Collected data
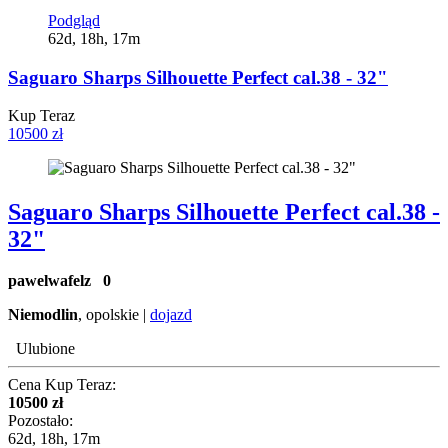
Podgląd
62d, 18h, 17m
Saguaro Sharps Silhouette Perfect cal.38 - 32"
Kup Teraz
10500 zł
Saguaro Sharps Silhouette Perfect cal.38 -
32"
pawelwafelz
0
Niemodlin
, opolskie |
dojazd
Ulubione
Cena Kup Teraz:
10500 zł
Pozostało:
62d, 18h, 17m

■ PROBLEM STATEMENT
Return every line above that contains the word "Silhouette".

■ EXERCISE SOLUTION
Saguaro Sharps Silhouette Perfect cal.38 - 32"
Saguaro Sharps Silhouette Perfect cal.38 -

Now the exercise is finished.